I was in a heated ‘discussion’ with a client recently.  We had completed an IT strategy refresh and one of the outstanding items was to review their IT Principles.  The IT leadership team had come up with some candidate new Principles, and I was being asked if I thought they were appropriate.

“What Will You Do With The IT Principles?”

I asked, “What will you do with these IT Principles?”  The silence I was met with was palpable.  My client was too polite to say it, but I knew that in the silence he was thinking,  “Vaughan – you complete idiot!  A Principle is a Principle!  Having a Principle is the whole kahuna!  It has nothing to do with ‘what you do with them!”

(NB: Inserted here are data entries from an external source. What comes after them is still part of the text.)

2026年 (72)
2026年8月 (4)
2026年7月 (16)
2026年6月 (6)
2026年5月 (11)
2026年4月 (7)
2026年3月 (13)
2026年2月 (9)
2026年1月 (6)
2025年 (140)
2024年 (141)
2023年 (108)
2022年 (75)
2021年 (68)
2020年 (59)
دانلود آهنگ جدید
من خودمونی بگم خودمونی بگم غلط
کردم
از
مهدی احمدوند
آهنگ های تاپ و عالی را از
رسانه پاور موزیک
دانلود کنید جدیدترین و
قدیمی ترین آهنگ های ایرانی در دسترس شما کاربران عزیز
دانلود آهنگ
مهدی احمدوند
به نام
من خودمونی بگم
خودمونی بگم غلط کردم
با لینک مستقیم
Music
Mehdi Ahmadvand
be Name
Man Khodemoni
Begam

The Pleasant Reassurance of New Words

This weekend, I saw a post by Seth Godin with the title above.  I knew I was going to like it – I like all Seth’s posts, and I LOVED this title!  This is what I found:

It’s a lot easier for an organization to adopt new words than it is to actually change anything.  Real change is uncomfortable. If it’s not feeling that way, you’ve probably just adopted new words.”

Short, and very sweet!

Giving IT Principles “Teeth”

I’ve posted before on the power of Principles, and in particular on Principles as a Problem Solving Tool.   To recap, there are three keys to making IT Principles valuable:

  1. Pick a few (say between 3 and 9) ‘points of pain’ that you want to try to address.  By ‘points of pain’ I mean something that is a significant performance inhibitor – often, this will mean it keeps surfacing as a root cause of some important dysfunctionality.
  2. Come up with a simple, direct and unambiguous statement that FORCES A CHOICE that would resolve the pain point.
  3. (And this is THE MOST IMPORTANT KEY!) Identify what will have to change in order that behaviors will change to come into line with the Principle.

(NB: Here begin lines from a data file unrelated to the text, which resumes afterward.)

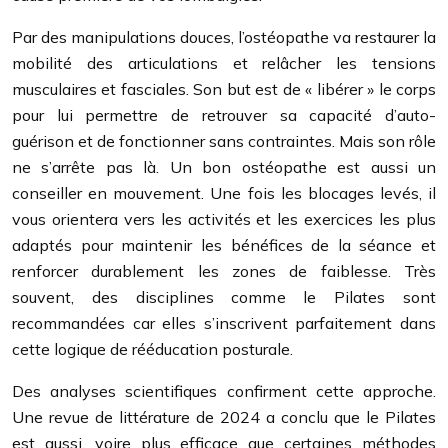
Par des manipulations douces, l’ostéopathe va restaurer la
mobilité des articulations et relâcher les tensions
musculaires et fasciales. Son but est de « libérer » le corps
pour lui permettre de retrouver sa capacité d’auto-
guérison et de fonctionner sans contraintes. Mais son rôle
ne s’arrête pas là. Un bon ostéopathe est aussi un
conseiller en mouvement. Une fois les blocages levés, il
vous orientera vers les activités et les exercices les plus
adaptés pour maintenir les bénéfices de la séance et
renforcer durablement les zones de faiblesse. Très
souvent, des disciplines comme le Pilates sont
recommandées car elles s’inscrivent parfaitement dans
cette logique de rééducation posturale.
Des analyses scientifiques confirment cette approche.
Une revue de littérature de 2024 a conclu que le Pilates
est aussi, voire plus efficace que certaines méthodes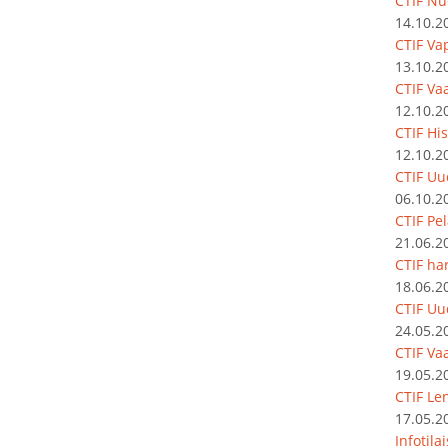
CTIF Nu
14.10.2
CTIF Va
13.10.2
CTIF Vaa
12.10.2
CTIF Hi
12.10.2
CTIF Uu
06.10.2
CTIF Pe
21.06.2
CTIF har
18.06.2
CTIF Uu
24.05.2
CTIF Vaa
19.05.2
CTIF Le
17.05.2
Infotila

Let me provide an example.  You have constant tension and debate around how much of the IT budget gets sucked into maintenance.  You’ve had good success getting prioritization of major new initiatives based on business value, but it is ongoing maintenance of existing solutions that is nickel and diming you to death!  You drill into root causes, ask a lot of “why’s” and come up with the recognition that the planning for new initiatives never takes the full life cycle costs into account.

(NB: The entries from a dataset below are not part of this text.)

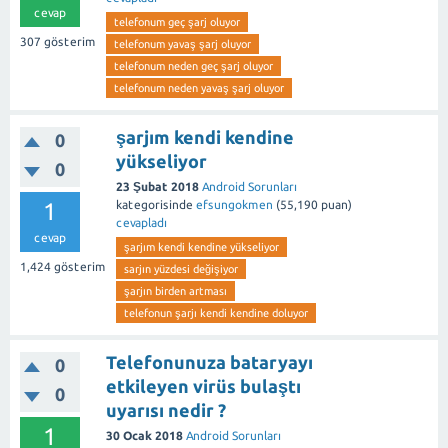
cevap
telefonum geç şarj oluyor
307
gösterim
telefonum yavaş şarj oluyor
telefonum neden geç şarj oluyor
telefonum neden yavaş şarj oluyor
şarjım kendi kendine
0
yükseliyor
0
23 Şubat 2018
Android Sorunları
1
kategorisinde
efsungokmen
(
55,190
puan)
cevapladı
cevap
şarjım kendi kendine yükseliyor
1,424
gösterim
sarjın yüzdesi değişiyor
şarjın birden artması
telefonun şarjı kendi kendine doluyor
Telefonunuza bataryayı
0
etkileyen virüs bulaştı
0
uyarısı nedir ?
1
30 Ocak 2018
Android Sorunları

This meets key #1 above – it’s a real point of pain!  You come up with a new IT Principle as follows:

We manage all business solutions and technology investments based upon total value of ownership – including total life cycle costs.”

This meets key #2 above.  But this is where I feared that my client was going to stop.  And this is where Seth’s words of wisdom about words were so salient.  It was going to feel good to the client’s IT leadership team to draft the words in the Principles – to debate over the language.  I imagine that once they’d been agreed upon, they’d be printed on posters or perhaps handy wallet inserts.  And that somehow these words would change things.  They won’t.  We need to address key #3 – what will have to change for us to act in accordance with this principle?

What Has to Change?

As an example:

  • The total cost of ownership of an IT asset and its value-contribution must be periodically calculated and tracked over time.
  • Requires closer alignment between program planning, project estimating,  budgeting and benefits tracking processes.
  • The cost of a new system should include the cost to retire the system it replaces.
  • Application retirement must be an active process.
  • The total cost of ownership must include both the business and technology costs of developing, deploying, and operating business solutions.
  • Costs such as hardware, software, maintenance, security, monitoring, training and on-going support must be included in the total cost of ownership.

These changes will have implications for business-IT governance processes, structures and reporting.  There may need to be new Policies.  There may need to be changes to rewards and recognition.  There may need to be changes to IT audit procedures.  And so on.

Remember, as powerful as words can be, they usually need the strength of structural, process, governance, rewards and recognition change to bring them to reality.  What say you about this?